> _WHAT YOU SHOULD DO_: Reproduce the records below exactly, leaving their images out.

"""

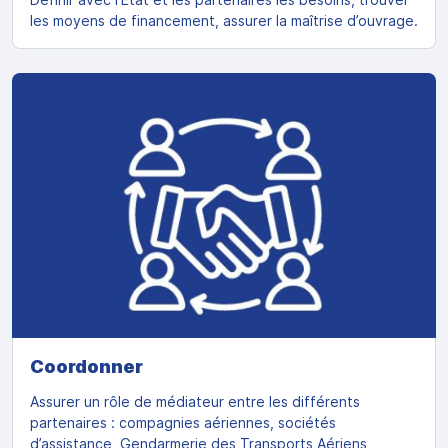
les moyens de financement, assurer la maîtrise d’ouvrage.
Coordonner
Assurer un rôle de médiateur entre les différents
partenaires : compagnies aériennes, sociétés
d’assistance, Gendarmerie des Transports Aériens,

"""

> _FINISHED TASK_:
les moyens de financement, assurer la maîtrise d’ouvrage.
Coordonner
Assurer un rôle de médiateur entre les différents
partenaires : compagnies aériennes, sociétés
d’assistance, Gendarmerie des Transports Aériens,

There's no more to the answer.